I remember that my serum protein electrophoresis curves were outside of the norm early in the illness, at two different time points.

Albumin levels were low and one of peaks was outside the norm.

Also, I was treated for low iron levels, without apparent cause. Several lymph nodes were also enlarged which caused some discomfort. None of this was abnormal enough to be considered concerning or lead to a diagnosis but maybe it was some subtle ways the illness showed itself.
 
Last edited:
It was published fairly recently. We have discussed it. They didn't find any increase in well recognised autoantibodies. There were some differences between sexes, but I forget quite what.

Ah - I assume you mean this one:
Transcriptional reprogramming primes CD8+ T cells toward exhaustion in Myalgic encephalomyelitis/chronic fatigue syndrome

Significance

Myalgic encephalomyelitis/chronic fatigue syndrome (ME) is a serious disabling chronic illness that lacks FDA-approved therapies.

Comprehensive transcriptomic, epigenomic, and flow cytometric profiles of primary CD8+ T cell subsets implicate T cell exhaustion in pathophysiology. We show that T cells in ME cases are epigenetically predisposed toward terminal exhaustion and that exhaustion markers are upregulated following exercise challenge. Using single-cell genomics, we provide important information about the role of CD8+ T cell exhaustion development and progression.

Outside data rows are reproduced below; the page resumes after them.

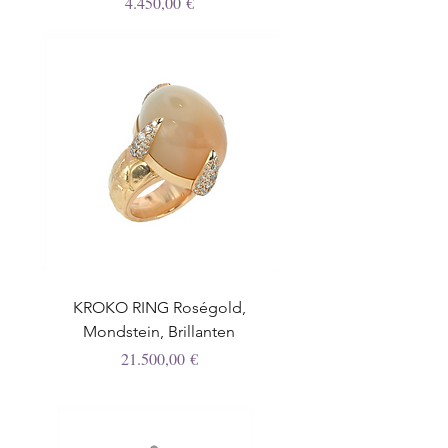
Preis
4.450,00 €
KROKO RING Roségold,
Mondstein, Brillanten
Preis
21.500,00 €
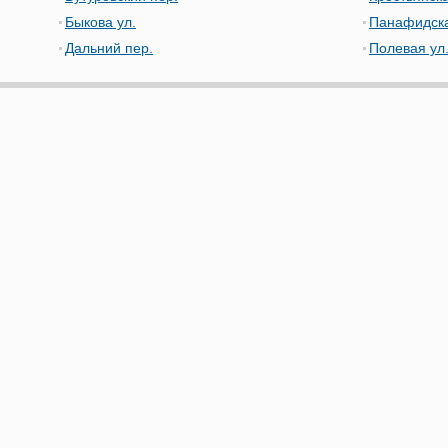
Быкова ул.
Панафидска
Дальний пер.
Полевая ул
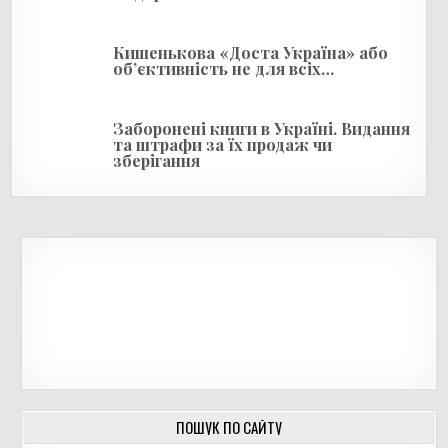
Кишенькова «Доста Україна» або
об’єктивність не для всіх…
Заборонені книги в Україні. Видання
та штрафи за їх продаж чи
зберігання
ПОШУК ПО САЙТУ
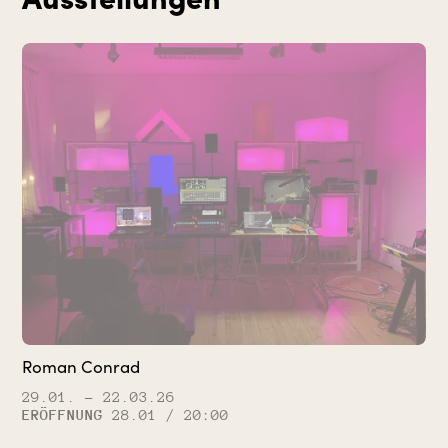
Roman Conrad
29.01.
– 22.03.26
ERÖFFNUNG
28.01 / 20:00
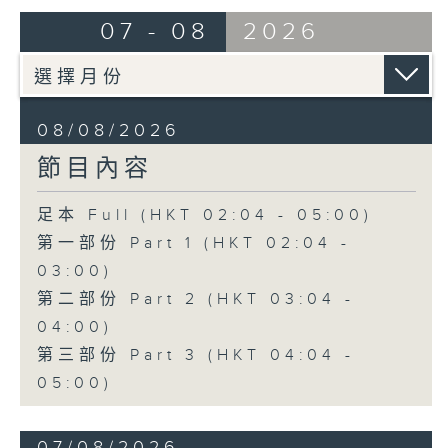
由 崔慶麟、曾慧 主唱
07 - 08
2026
4. 「海棠香影月中搖」
由 嚴淑芳 主唱
08/08/2026
節目內容
5. 「夢會巫山」
由 陳小漢、蔣文端 主唱
足本 Full (HKT 02:04 - 05:00)
第一部份 Part 1 (HKT 02:04 -
6. 「魂夢繞山河」
03:00)
由 李少芳 、許蓓 主唱
第二部份 Part 2 (HKT 03:04 -
04:00)
第三部份 Part 3 (HKT 04:04 -
05:00)
07/08/2026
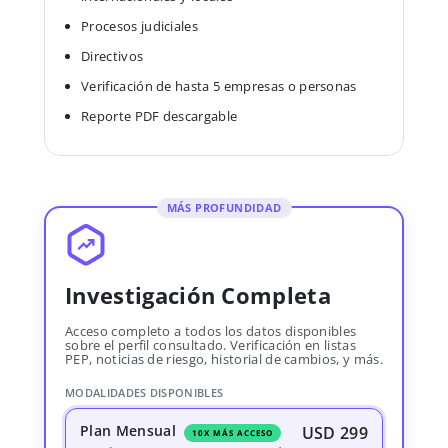
Procesos judiciales
Directivos
Verificación de hasta 5 empresas o personas
Reporte PDF descargable
MÁS PROFUNDIDAD
Investigación Completa
Acceso completo a todos los datos disponibles
sobre el perfil consultado. Verificación en listas
PEP, noticias de riesgo, historial de cambios, y más.
MODALIDADES DISPONIBLES
Plan Mensual
USD 299
10X MÁS ACCESO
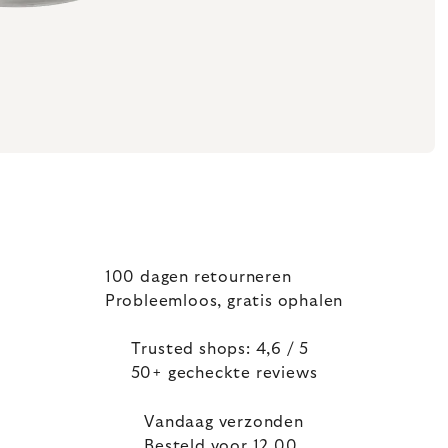
100 dagen retourneren
Probleemloos, gratis ophalen
Trusted shops: 4,6 / 5
50+ gecheckte reviews
Vandaag verzonden
Besteld voor 12.00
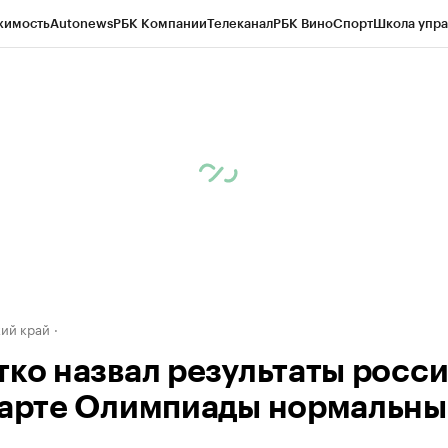
жимость
Autonews
РБК Компании
Телеканал
РБК Вино
Спорт
Школа упра
д
Стиль
Крипто
РБК Бизнес-среда
Дискуссионный клуб
Исследования
К
а контрагентов
Политика
Экономика
Бизнес
Технологии и медиа
Фина
ий край
тко назвал результаты росс
тарте Олимпиады нормальн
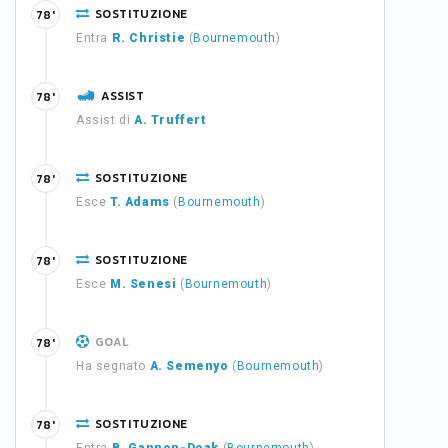
SOSTITUZIONE
78'
Entra
R. Christie
(
Bournemouth
)
ASSIST
78'
Assist di
A. Truffert
SOSTITUZIONE
78'
Esce
T. Adams
(
Bournemouth
)
SOSTITUZIONE
78'
Esce
M. Senesi
(
Bournemouth
)
GOAL
78'
Ha segnato
A. Semenyo
(
Bournemouth
)
SOSTITUZIONE
78'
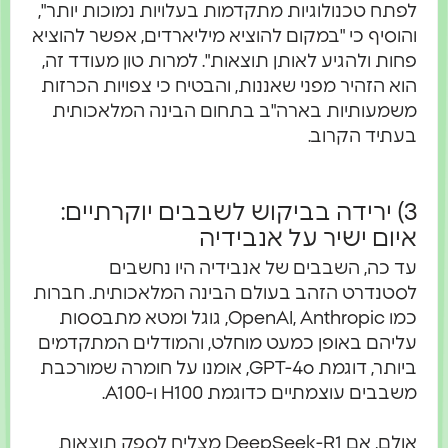
לפתח טכנולוגיות מתקדמות בעלויות נמוכות יותר",
והוסיף כי "במקום להוציא מיליארדים, אפשר להוציא
פחות ולהגיע לאותן תוצאות". למרות טון מעודד זה,
הוא הזהיר מפני שאננות, והבטיח כי צפויות הכרזות
משמעותיות בארה"ב בתחום הבינה המלאכותית
בעתיד הקרוב.
3) ירידה בביקוש לשבבים יוקרתיים:
איום ישיר על אנבידיה
עד כה, השבבים של אנבידיה היו נחשבים
לסטנדרט הזהב בעולם הבינה המלאכותית. חברות
כמו OpenAI, Anthropic, גוגל ומטא מתבססות
עליהם באופן כמעט מוחלט, והמודלים המתקדמים
ביותר, דוגמת GPT-4o, אומנו על חומרה שמורכבת
משבבים עוצמתיים כדוגמת H100 ו-A100.
אולם, אם DeepSeek-R1 מצליח לספק תוצאות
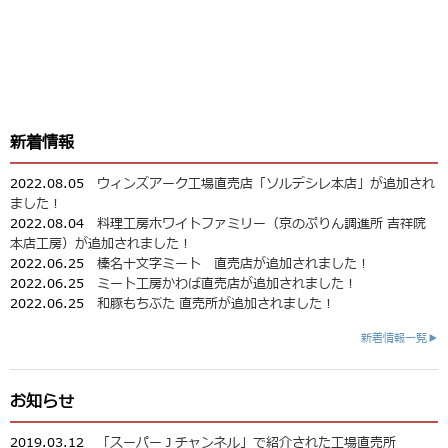
新着情報
2022.08.05
ウィンズアーク工場直売店「ソルデシレ本店」が追加され
ました！
2022.08.04
料理工房ホワイトファミリー（京のぷりん調進所 吉祥院
本店工房）が追加されました！
2022.06.25
榛名十文字ミート 直売店が追加されました！
2022.06.25
ミート工房かわば直売店が追加されました！
2022.06.25
和豚もちぶた 直売所が追加されました！
新着情報一覧▶
お知らせ
2019.03.12
「スーパーＪチャンネル」で紹介された工場直売所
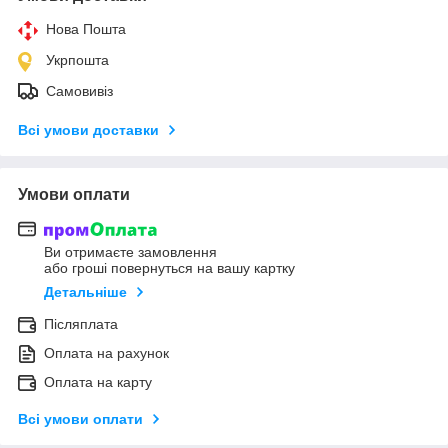
Нова Пошта
Укрпошта
Самовивіз
Всі умови доставки
Умови оплати
Ви отримаєте замовлення
або гроші повернуться на вашу картку
Детальніше
Післяплата
Оплата на рахунок
Оплата на карту
Всі умови оплати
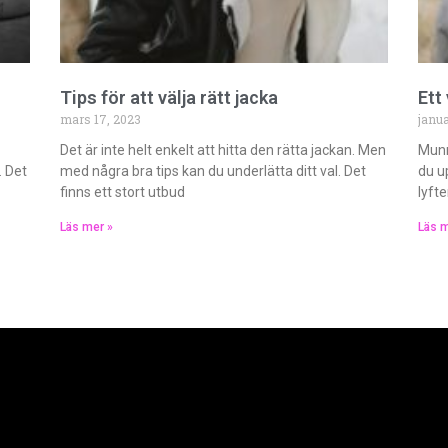
Tips för att välja rätt jacka
Ett
mars 17, 2023
janua
Det är inte helt enkelt att hitta den rätta jackan. Men
Munn
. Det
med några bra tips kan du underlätta ditt val. Det
du u
finns ett stort utbud
lyft
Läs mer »
Läs m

Our findings are consistent with the hypothesis that chronic viral infection is a factor in ME; by dissecting the molecular basis of T cell dysfunction in ME, we offer potential avenues for treatment.

Abstract
Myalgic encephalomyelitis/chronic fatigue syndrome (ME) is a severe, debilitating disease, with substantial evidence pointing to immune dysregulation as a key contributor to pathophysiology.

To characterize the gene regulatory state underlying T cell dysregulation in ME, we performed multiomic analysis across T cell subsets by integrating single-cell RNA-seq, RNA-seq, and ATAC-seq and further analyzed CD8+ T cell subpopulations following symptom provocation. Specific subsets of CD8+ T cells, as well as certain innate T cells, displayed the most pronounced dysregulation in ME. We observed upregulation of key transcription factors associated with T cell exhaustion in CD8+ T cell effector memory subsets, as well as an altered chromatin landscape and metabolic reprogramming consistent with an exhausted immune cell state. To validate these observations, we analyzed expression of exhaustion markers using flow cytometry, detecting a higher frequency of exhaustion-associated factors.

Together, these data identify T cell exhaustion as a component of ME, a finding which may provide a basis for future therapies, such as checkpoint blockade, metabolic interventions, or drugs that target chronic viral infections.


https://www.pnas.org/doi/epub/10.1073/pnas.2415119121
 
This one:

Int J Mol Sci 2025 Mar 20;26(6):2799.
doi: 10.3390/ijms26062799.

An In-Depth Exploration of the Autoantibody Immune Profile in ME/CFS Using Novel Antigen Profiling Techniques​

Arnaud Germain , Jillian R Jaycox, Christopher J Emig, Aaron M Ring, Maureen R Hanson

How bizarre - I found the T cell one, thought it probably wasnt that, looked further, found the autoantibody one you linked and then accidentally linked the T Cell one instead! I suppose I had both tabs open. Damn brain fog!